Un reciente informe de la Secretaría General de las Naciones Unidas ha revelado que, durante el año 2025, se registraron y corroboraron cuatro denuncias de explotación y abuso sexual cometidas por miembros de la Misión Multinacional de Apoyo a la Seguridad en Haití (MSS). Esta fuerza, liderada por Kenia, operó en el país caribeño hasta finales del año pasado antes de ser reemplazada por una nueva unidad táctica.
Investigaciones y medidas correctivas
De acuerdo con el documento titulado “Medidas especiales de protección contra la explotación y el abuso sexual”, las denuncias fueron ratificadas tras una investigación exhaustiva de la Oficina del Alto Comisionado de la ONU para los Derechos Humanos. Los informes de estos casos han sido remitidos tanto a la antigua misión como a la nueva Fuerza de Supresión de Pandillas (GSF) para que se ejecuten las acciones legales y correctivas pertinentes contra los responsables.
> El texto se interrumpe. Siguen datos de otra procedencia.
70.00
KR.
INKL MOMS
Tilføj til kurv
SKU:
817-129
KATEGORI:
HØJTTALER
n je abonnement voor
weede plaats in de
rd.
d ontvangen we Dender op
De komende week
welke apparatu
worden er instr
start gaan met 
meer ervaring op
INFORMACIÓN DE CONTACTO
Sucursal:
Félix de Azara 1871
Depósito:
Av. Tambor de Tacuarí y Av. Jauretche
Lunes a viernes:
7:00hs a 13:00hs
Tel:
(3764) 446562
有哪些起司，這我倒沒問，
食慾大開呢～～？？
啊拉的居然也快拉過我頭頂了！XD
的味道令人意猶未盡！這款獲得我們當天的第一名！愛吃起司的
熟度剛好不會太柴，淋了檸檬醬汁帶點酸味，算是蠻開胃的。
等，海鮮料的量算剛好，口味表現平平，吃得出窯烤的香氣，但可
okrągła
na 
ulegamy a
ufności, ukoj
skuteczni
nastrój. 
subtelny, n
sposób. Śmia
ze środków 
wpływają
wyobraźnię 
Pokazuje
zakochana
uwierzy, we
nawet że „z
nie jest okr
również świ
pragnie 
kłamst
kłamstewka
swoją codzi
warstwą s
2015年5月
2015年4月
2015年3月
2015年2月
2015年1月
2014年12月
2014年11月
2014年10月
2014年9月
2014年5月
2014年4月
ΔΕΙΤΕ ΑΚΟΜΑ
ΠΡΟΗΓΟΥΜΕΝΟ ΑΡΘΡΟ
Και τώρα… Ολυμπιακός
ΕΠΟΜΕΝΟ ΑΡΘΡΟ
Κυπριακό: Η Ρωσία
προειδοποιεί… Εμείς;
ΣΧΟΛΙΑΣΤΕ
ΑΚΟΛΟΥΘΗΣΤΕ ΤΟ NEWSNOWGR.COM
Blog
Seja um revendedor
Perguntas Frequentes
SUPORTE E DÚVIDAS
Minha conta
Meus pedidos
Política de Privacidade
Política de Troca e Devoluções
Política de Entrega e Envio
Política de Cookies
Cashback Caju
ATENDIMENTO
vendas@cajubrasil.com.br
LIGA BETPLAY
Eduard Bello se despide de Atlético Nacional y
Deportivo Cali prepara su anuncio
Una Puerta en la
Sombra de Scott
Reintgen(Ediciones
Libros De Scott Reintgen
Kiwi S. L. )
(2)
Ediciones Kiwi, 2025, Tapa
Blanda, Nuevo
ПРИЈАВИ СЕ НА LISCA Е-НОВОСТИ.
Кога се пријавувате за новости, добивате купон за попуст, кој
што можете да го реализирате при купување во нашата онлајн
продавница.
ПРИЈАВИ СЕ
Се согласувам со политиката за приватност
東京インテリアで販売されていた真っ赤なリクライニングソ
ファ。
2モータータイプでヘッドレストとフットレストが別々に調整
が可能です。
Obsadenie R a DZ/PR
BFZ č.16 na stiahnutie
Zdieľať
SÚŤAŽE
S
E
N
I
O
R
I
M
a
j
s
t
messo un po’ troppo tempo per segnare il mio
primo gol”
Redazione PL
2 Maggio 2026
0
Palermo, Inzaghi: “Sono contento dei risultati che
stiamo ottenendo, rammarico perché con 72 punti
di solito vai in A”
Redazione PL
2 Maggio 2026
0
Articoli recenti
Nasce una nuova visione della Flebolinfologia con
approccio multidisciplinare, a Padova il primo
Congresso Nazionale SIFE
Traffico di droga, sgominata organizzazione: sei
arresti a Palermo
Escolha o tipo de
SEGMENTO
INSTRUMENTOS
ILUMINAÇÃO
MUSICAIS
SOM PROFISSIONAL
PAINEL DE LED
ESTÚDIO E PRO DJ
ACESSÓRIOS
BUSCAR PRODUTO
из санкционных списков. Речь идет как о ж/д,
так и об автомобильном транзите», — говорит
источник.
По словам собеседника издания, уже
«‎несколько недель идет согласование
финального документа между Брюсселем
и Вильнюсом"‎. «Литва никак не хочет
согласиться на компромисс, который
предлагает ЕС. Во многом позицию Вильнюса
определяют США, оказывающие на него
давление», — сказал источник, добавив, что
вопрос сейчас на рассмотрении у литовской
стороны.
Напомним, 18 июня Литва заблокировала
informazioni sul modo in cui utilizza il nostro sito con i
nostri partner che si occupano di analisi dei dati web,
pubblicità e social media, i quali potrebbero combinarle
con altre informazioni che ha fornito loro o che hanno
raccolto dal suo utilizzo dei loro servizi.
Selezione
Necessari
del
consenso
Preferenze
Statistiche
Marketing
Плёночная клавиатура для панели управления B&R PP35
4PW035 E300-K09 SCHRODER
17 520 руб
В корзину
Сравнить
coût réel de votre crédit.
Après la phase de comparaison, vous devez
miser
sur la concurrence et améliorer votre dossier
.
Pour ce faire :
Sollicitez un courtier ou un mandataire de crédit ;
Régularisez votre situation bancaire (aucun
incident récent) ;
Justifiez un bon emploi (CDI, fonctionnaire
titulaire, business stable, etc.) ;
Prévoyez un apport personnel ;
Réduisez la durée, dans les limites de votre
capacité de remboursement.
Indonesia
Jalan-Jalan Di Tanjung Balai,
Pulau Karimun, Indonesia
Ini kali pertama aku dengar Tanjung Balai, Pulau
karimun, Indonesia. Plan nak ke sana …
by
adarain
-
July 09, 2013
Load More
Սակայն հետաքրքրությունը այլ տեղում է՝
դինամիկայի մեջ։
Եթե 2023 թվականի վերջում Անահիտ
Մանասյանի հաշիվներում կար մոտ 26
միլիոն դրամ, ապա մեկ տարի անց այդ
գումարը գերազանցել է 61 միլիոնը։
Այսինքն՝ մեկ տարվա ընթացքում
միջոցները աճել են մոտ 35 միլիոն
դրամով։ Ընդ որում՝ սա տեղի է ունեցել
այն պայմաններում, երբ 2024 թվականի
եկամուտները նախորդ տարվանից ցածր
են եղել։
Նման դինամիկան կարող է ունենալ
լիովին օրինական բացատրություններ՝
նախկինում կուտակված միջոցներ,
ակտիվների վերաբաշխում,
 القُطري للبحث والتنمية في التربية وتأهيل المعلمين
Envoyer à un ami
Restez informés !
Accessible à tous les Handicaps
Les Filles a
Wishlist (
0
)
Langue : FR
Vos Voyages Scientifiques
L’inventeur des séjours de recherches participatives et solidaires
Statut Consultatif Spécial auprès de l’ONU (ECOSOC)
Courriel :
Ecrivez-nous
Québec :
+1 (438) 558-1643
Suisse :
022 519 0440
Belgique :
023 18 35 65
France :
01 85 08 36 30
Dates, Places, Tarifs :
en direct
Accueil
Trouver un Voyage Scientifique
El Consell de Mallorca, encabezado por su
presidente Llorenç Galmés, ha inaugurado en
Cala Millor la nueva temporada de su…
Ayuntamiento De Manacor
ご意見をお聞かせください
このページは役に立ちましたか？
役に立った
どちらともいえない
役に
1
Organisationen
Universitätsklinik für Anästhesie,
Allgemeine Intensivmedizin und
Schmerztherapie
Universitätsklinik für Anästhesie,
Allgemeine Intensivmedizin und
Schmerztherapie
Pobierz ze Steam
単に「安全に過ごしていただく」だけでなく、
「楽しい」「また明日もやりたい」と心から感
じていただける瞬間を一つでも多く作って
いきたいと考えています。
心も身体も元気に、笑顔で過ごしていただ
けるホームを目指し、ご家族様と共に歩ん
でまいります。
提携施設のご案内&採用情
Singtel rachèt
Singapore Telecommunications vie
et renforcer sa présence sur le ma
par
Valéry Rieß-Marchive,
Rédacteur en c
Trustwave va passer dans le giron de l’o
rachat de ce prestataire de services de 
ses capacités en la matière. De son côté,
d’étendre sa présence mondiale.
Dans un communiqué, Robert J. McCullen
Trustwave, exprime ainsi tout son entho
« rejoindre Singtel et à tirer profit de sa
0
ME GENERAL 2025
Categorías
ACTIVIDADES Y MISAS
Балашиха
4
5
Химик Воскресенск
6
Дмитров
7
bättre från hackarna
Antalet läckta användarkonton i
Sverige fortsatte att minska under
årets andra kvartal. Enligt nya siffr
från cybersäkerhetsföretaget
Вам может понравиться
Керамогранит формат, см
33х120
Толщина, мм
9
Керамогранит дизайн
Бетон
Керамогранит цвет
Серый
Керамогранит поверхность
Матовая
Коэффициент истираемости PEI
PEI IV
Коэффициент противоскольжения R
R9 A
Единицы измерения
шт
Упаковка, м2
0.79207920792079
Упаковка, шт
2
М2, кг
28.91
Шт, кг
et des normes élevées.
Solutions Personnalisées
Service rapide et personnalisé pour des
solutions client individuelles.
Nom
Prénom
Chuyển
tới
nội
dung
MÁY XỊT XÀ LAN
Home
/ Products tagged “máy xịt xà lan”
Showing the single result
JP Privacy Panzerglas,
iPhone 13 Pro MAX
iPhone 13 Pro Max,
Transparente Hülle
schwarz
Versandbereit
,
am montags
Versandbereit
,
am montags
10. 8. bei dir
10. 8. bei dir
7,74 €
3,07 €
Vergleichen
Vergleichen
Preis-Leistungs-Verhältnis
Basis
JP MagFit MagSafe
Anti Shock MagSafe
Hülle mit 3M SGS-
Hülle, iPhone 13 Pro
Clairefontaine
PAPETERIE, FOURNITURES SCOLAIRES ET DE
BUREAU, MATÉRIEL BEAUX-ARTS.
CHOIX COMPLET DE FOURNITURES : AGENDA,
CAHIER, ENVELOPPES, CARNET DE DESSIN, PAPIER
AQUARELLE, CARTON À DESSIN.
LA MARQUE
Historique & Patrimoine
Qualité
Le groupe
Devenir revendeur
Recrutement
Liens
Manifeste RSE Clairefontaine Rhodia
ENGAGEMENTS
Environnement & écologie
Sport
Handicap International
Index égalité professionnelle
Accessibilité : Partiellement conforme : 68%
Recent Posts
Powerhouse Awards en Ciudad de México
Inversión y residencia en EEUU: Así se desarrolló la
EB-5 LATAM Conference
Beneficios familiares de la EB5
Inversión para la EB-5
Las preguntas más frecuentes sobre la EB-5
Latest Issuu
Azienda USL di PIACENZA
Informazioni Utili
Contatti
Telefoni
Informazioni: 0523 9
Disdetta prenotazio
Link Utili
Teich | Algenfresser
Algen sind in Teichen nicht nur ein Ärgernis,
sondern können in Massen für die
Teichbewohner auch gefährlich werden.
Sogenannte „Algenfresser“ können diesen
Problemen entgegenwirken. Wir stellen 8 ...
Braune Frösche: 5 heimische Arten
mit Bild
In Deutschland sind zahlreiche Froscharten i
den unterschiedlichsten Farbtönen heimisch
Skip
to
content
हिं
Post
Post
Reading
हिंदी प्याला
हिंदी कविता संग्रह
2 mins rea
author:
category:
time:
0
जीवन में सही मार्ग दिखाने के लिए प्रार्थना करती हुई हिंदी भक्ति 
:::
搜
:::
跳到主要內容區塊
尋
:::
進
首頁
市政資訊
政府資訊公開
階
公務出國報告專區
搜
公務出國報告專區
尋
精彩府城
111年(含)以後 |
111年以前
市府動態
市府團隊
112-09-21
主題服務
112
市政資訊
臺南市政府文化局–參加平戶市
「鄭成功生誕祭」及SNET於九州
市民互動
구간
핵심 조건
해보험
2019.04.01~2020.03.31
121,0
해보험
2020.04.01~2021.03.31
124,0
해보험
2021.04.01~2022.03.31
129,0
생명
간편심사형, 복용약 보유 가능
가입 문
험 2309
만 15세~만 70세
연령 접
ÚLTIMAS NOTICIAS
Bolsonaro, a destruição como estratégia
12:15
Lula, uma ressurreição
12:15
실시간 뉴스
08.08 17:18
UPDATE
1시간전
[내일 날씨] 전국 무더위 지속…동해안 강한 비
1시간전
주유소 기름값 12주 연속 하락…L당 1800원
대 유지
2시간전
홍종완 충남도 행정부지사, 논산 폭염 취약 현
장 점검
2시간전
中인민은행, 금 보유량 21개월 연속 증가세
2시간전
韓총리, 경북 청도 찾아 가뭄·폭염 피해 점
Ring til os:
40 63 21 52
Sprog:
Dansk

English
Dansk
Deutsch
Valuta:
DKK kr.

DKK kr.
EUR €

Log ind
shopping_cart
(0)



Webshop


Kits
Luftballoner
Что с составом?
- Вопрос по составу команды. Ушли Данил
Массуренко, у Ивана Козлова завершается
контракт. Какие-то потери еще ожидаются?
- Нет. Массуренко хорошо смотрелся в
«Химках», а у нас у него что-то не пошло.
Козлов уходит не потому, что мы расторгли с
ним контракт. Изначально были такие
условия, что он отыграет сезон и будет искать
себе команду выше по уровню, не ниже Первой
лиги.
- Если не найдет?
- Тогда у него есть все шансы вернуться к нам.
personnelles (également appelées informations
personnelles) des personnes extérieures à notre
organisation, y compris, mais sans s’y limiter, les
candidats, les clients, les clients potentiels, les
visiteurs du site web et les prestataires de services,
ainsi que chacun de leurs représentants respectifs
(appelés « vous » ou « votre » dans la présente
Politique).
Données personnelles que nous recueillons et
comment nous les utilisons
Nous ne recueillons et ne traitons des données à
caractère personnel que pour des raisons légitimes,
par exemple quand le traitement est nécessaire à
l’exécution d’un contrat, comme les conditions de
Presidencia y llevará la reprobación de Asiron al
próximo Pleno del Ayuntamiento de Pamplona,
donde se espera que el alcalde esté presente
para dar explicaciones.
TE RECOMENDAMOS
Un cambio de mando en un contexto crítico
La revelación de estos abusos coincide con un momento de transición en la estrategia de seguridad para Haití. Debido a la limitada efectividad de la MSS para contener la expansión de las bandas armadas —que actualmente controlan cerca del 90 % de Puerto Príncipe—, el Consejo de Seguridad de la ONU autorizó la creación de la GSF. Esta nueva fuerza, cuyos primeros efectivos llegaron recientemente desde Chad, asume el control en medio de una crisis humanitaria que ha dejado más de 5,500 víctimas mortales en el último año.
El reto de la legitimidad
Este escándalo de conducta sexual inapropiada añade una capa extra de complejidad a la intervención internacional. La impunidad y la falta de control sobre las fuerzas de apoyo han sido críticas constantes de la sociedad civil haitiana. El éxito de la nueva misión (GSF) dependerá no solo de su capacidad para desmantelar pandillas en los departamentos de Centro y Artibonite, sino también de su capacidad para garantizar que su personal respete íntegramente los derechos humanos de la población que pretende proteger.